Contactless payment limits raised to £30

Paying by contactless card

The limit for contactless payments has been increased to £30 following a sharp increase in the number of transactions carried out by the method. Payment terminals were updated to accept the new limit from Tuesday 1st September to ensure national coverage.

The decision to raise the limit was taken collectively after extensive consultation with all of the parties in the cards payments industry.

More than £2.5bn was spent using contactless cards in the first half of 2015, new data from The UK Cards Association shows, compared with £2.32bn for the whole of 2014. Contactless spending has risen from £287m per month in January 2015 to £567m in June 2015.

Graham Peacop, Chief Executive Officer of The UK Cards Association, said: “Contactless payments are fast, easy and secure. With more contactless cards in wallets than ever before and a growing number of retailers accepting contactless payments, we have seen a huge rise in the number of payments being made,” he says. “The growth in contactless payments shows people want to use contactless cards and increasing the limit gives customers even more opportunities to pay in this way.”

The technology is ideally suited for convenience stores, with fraud on contactless cards extremely low, at less than one penny for every hundred pounds spent, and the vast majority of basket spend under the limit.

The average supermarket spend of £25 now falls below the contactless limit, giving shoppers more choice about the way they can pay for their goods. The average card spend in pubs, cinemas, dry cleaners, pet shops and gift shops also falls under the new £30 limit.

There are more than 69 million contactless payment cards in circulation. More than 9.3 million contactless payment cards were issued to consumers between January and June 2015.

Kevin Jenkins, Managing Director UK & Ireland at Visa Europe, said: “Contactless is becoming the ‘new normal’. This threshold increase to £30 gives consumers all the benefits of contactless across a broader range of their daily activities, and we expect to see this momentum continue to build as more people adopt mobile and wearable payment technology.”

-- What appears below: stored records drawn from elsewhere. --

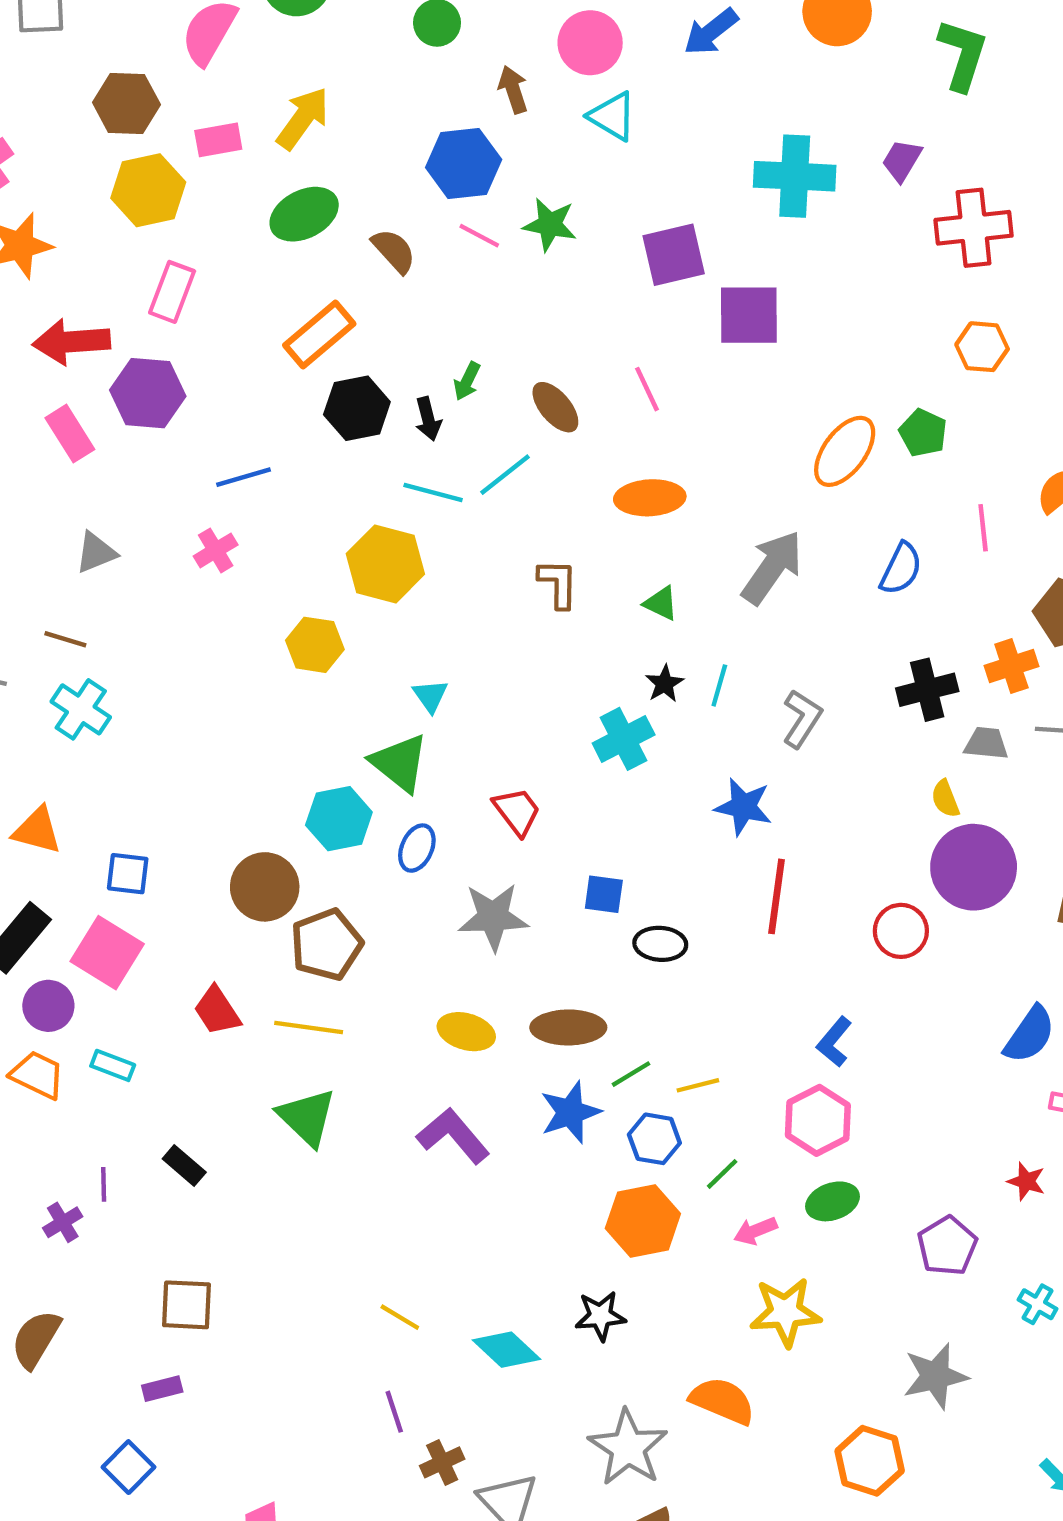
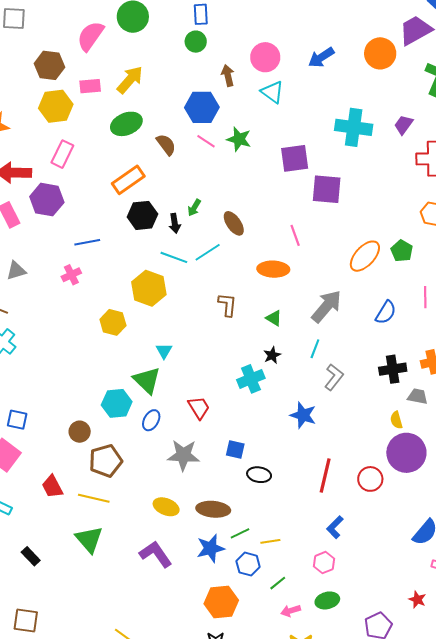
pink line: (647, 389) -> (295, 235), moved
cyan line: (719, 685) -> (315, 349), moved
brown circle: (265, 887) -> (80, 432), size x0.7
red line: (777, 896) -> (325, 475), moved
pink hexagon: (818, 1120) -> (324, 563), size x0.7
orange hexagon: (643, 1221) -> (221, 602), moved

Mark Barnett, President of MasterCard UK & Ireland, added:“ The pace of growth we are seeing in contactless is getting ever faster as we rely less and less on cash. Consumers enjoy the speed and convenience of tapping to pay. We expect this upward trend to persist with consumers continuing to migrate to contactless card payments and increasingly to mobile payments, as we work with partners such as Apple to enable more convenient ways to pay.”

Ray Brash, MD & Chairman at PrePay Solutions, said: “The average value of card transactions has been falling for a while now, as people continue to opt for greater convenience and become familiar with the technology. Contactless has become the norm for many transactions; as a retailer it has become vital to adopt the technology. You don’t want to answer the statement or question ‘go contactless’ with an embarrassed, sorry, we don’t do contactless.”